Fellow; Curator in Virtual Residence
Work Yale University Art Gallery New Haven CT 06511 USA Website: LinkedIn Website: Yale University Art Gallery, Education Department Website: Danielle Raad Photography

Biography

Danielle Raad is an anthropologist, educator, and a Postdoctoral Fellow in Academic Affairs and Outreach at the Yale University Art Gallery. In this current role, she practices art-based pedagogies and focuses on expanding university-level curricular engagement with the museum’s collections. Over the summer of 2023, Danielle will become Curator of the Stanford University Archaeological Collections and Assistant Director of Collections of the Stanford Archaeology Center.

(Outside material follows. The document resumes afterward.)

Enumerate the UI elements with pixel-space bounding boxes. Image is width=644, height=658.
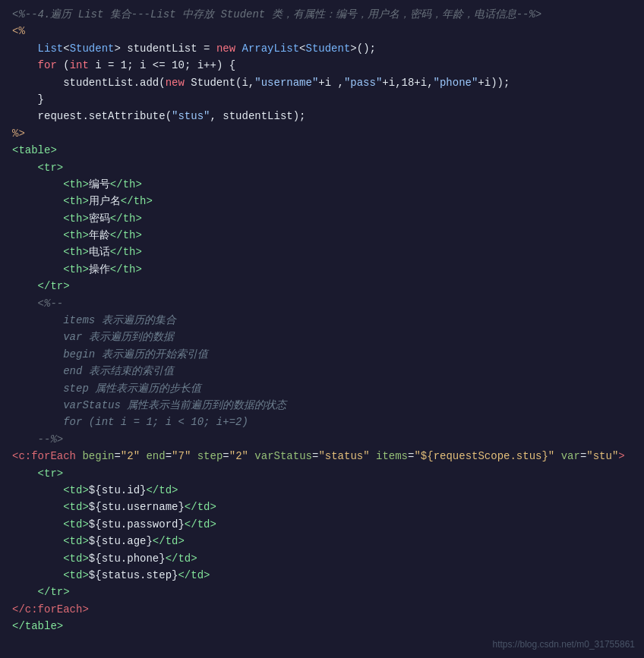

Danielle completed a PhD in Anthropology and a Graduate Certificate in Public History from the University of Massachusetts Amherst. She is also a graduate of Lesley University (MEd, Secondary Education), the Massachusetts Institute of Technology (SM, Materials Science and Engineering), Harvard University (MA, Chemistry), and Brown University (BSc, Chemistry). An experienced educator, Danielle has been a high school teacher and community college instructor and has developed and published innovative interdisciplinary curricula in physics and archaeology.

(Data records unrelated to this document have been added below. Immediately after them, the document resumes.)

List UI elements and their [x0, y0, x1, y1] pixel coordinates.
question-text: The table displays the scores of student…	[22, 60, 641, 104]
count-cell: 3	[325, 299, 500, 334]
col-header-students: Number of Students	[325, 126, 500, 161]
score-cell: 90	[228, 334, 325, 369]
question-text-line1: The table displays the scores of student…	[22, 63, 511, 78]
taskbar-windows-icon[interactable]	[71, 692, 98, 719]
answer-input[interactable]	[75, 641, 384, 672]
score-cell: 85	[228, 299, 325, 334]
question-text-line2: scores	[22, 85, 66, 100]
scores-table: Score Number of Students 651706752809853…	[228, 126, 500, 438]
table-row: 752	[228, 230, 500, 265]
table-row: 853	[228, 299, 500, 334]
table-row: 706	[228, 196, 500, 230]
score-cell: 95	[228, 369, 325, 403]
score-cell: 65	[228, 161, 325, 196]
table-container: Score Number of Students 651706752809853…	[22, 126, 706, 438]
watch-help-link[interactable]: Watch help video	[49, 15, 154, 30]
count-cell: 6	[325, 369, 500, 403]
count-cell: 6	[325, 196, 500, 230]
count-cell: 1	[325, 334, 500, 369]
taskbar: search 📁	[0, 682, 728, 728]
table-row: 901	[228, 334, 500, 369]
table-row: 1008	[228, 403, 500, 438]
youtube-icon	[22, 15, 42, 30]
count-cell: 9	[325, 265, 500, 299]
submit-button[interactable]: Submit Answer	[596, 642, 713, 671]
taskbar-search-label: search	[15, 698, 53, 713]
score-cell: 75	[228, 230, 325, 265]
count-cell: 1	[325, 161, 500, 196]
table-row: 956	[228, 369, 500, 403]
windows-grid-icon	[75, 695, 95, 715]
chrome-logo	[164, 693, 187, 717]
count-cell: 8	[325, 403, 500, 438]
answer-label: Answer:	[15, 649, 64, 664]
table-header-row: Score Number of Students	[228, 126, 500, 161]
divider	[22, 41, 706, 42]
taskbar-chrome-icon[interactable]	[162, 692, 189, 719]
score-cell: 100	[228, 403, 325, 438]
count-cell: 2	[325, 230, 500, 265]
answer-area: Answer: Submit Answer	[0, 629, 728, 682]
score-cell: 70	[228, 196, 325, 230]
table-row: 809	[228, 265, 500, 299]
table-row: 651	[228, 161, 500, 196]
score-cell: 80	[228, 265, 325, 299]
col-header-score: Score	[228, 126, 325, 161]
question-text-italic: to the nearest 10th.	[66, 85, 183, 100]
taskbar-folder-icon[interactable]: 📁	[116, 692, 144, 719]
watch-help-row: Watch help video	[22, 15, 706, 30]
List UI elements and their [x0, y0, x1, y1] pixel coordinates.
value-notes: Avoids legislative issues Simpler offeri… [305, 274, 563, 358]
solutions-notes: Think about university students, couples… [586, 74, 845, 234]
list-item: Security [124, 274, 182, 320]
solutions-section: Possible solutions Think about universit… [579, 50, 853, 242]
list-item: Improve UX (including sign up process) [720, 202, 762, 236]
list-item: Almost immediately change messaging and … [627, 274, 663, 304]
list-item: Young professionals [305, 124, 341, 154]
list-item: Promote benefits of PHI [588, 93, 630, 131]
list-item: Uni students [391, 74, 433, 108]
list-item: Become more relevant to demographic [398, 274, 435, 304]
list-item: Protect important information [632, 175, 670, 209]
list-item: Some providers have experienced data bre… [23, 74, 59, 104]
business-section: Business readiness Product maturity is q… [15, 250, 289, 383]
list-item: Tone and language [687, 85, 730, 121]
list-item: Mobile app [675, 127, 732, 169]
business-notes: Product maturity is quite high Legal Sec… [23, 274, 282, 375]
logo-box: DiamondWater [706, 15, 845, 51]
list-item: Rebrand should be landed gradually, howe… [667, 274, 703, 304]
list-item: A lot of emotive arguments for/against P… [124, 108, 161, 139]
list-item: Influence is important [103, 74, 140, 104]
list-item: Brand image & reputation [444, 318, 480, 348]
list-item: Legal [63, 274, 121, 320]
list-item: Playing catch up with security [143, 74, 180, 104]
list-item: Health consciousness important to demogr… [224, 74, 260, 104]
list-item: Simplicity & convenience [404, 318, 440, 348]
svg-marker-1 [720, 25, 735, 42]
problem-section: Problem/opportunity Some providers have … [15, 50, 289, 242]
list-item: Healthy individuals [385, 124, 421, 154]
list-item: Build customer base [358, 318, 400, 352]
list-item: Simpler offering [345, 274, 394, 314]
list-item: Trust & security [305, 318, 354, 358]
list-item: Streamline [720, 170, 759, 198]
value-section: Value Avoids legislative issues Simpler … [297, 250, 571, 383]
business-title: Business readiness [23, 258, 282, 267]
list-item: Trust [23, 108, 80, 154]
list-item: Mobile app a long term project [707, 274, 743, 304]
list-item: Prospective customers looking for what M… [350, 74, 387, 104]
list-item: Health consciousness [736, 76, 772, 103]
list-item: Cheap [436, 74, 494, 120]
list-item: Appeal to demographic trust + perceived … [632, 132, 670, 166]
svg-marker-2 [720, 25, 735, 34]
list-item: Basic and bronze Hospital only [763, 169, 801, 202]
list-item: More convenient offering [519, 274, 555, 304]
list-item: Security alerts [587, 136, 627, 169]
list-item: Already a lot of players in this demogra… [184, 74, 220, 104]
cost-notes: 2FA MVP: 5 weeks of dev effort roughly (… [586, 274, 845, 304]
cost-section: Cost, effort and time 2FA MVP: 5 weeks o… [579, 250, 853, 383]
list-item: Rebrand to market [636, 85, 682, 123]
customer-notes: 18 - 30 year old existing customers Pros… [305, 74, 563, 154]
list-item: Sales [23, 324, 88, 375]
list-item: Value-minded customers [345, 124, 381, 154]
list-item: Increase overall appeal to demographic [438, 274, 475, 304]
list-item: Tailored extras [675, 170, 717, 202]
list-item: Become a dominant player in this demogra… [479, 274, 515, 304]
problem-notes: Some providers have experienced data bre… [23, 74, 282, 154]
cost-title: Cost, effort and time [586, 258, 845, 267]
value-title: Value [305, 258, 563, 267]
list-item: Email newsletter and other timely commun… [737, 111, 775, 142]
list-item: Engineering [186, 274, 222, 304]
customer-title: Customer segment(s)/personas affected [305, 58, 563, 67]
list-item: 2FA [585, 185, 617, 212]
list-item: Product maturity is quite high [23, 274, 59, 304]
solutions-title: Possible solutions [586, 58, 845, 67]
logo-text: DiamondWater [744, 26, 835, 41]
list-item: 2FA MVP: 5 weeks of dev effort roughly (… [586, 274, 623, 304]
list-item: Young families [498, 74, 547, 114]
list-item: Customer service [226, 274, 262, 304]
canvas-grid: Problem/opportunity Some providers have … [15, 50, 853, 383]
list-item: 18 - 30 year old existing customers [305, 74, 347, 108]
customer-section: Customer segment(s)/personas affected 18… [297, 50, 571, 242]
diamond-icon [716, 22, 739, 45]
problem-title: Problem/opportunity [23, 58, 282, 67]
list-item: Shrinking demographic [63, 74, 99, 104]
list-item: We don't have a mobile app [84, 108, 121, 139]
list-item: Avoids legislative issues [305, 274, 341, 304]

An “orogenic ethnographer,” Danielle studies the making of place on mountain landscapes. Her first book project is an ethnography of Mount Holyoke, a peak in western Massachusetts with an iconic view from the summit and distinctive flora, fauna, and geology with which many people in the region have a deep personal connection. She explores how environmental and historical consciousness are interrelated and how attachments to place are influenced by cultural movements as well as collective, family, and individual memory. This multi-stranded story considers community activism (the work of environmental conservationists and historic preservationists), the creation and propagation of historical narratives and visions of the landscape, and engagements with the more-than-human environment over two centuries. Danielle has also written about the creation of a collective vision of American mountain landscapes through the dissemination of visual media and the ways in which this vision is implicated in colonizing, nationalizing, and exclusionary processes.

Conceptualizing veganism as an anthropological theoretical lens through which to analyze how systems of oppression in human societies are reproduced in our interactions with nonhuman animals, Danielle enacts veganism as a performative feminist and de-colonizing stance that rejects and bears witness to both human and nonhuman animal injustices.